Te conocí en la Unidad de Cuidados Intensivos. Nos separaban unos metros y una mampara. No te vi. Tampoco yo estaba en condiciones de incorporarme: miraba al techo y te escuchaba. Si no te importa, te voy a llamar Lucía.
Durante una semana estuve oyendo tus lamentaciones que, a modo de contrapunto, acompañaban la melodía inquietante de una orquesta formada por monitores cardiovasculares, medidores de oxígeno, drenajes, sondas pleurales y respiradores. De vez en cuando, en el estribillo de la noche, el goteo de un suero, marcaba el pulso.
Tu voz, Lucía, era firme y radiante. Me sorprendió, mostrabas una energía inusual a pesar de tu edad y de tu estado. En el tiempo en que estuve consciente, no recibiste visitas. Solo el dolor y tus súplicas, pidiendo medicación o algo que beber, resquebrajaban el tono afanado que mostraste en otras ocasiones. Quizás, simplemente, necesitabas acabar con tanta soledad. Te escuché cuando comentaste «no me queda nadie».
Lucía, me contaste que te habías jubilado hacía más de treinta años. Que habías sido maestra; «de las primeras de Educación Infantil», recalcaste. Que no quisiste jubilarte a los sesenta, aunque tenías suficientes cursos de servicio.

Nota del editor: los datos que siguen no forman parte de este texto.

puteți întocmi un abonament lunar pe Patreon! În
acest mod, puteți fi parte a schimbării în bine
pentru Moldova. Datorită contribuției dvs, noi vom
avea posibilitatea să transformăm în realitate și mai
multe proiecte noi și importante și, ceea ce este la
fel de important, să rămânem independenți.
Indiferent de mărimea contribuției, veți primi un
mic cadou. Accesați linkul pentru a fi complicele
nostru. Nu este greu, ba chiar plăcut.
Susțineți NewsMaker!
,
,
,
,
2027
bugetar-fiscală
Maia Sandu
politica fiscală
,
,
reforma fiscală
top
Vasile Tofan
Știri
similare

Que apuraste hasta el final: más de cuarenta años en un aula, dijiste.
Yo hice un cálculo rápido: como mínimo, ochocientos niños y niñas aprendieron contigo.
Yo no te lo quise decir en ese momento, no me parecía lo más apropiado y tampoco soy de los valientes, —ya me empiezas a conocer—, pero aquella sinfonía olía a réquiem y sonaba a gladiolos y claveles. Uno aprende a descifrar los murmullos y miradas del personal sanitario. Y la letra de aquella canción ya estaba escrita y te la dedicaban a ti.
Desde que te dejé en aquel hospital, he querido dibujar tú rostro, Lucía. Te he imaginado en el aula, corriendo detrás de algún alumno y preguntándote al final de cada curso que qué habías hecho para merecerte tanto.
Nadie que no quiera merece morir sola. Y tú no querías. Así que deseo pensar que un chiquillo, de esos ochocientos, te acompañó hasta el último momento, tomando tu mano con decisión, pero sin ejercer ninguna presión, igual que hiciste tú, hace treinta y ocho años atrás, el día que él fue por primera vez al cole, llorando desconsoladamente.
Ya te habrás dado cuenta que aquí nos olvidamos pronto de las heroínas: las enterramos a aplausos. Así que tampoco te preocupes. Todo se andará.
¿Sabes por qué te llamo Lucía? Porque significa dos cosas: «luz» y también «la que nació con la primera luz del día». Ambas acepciones me parecen más que adecuadas, dadas las circunstancias que estamos viviendo. Tú has sido luz y sigues naciendo, con la primera luz del día, cada vez que Mapi, Érika, Alicia, Yazmina, Luli, Rosi, Juana, Mª Nieves, Ana, Verónica, Fátima, Laura, Arminda, Orbe, Mónica, Noelia, Raquel, Rosa Delia, Luz Marina, Inma, Sandra, Lourdes, Hau, Mª del Mar, Marifa, Mayte o Ana, abren la puerta de su aula y reciben con una sonrisa a setecientos noventa y nueve alumnos y alumnas.
Seguro que ellas, también como yo, creen que nadie que no quiera merece morir sola.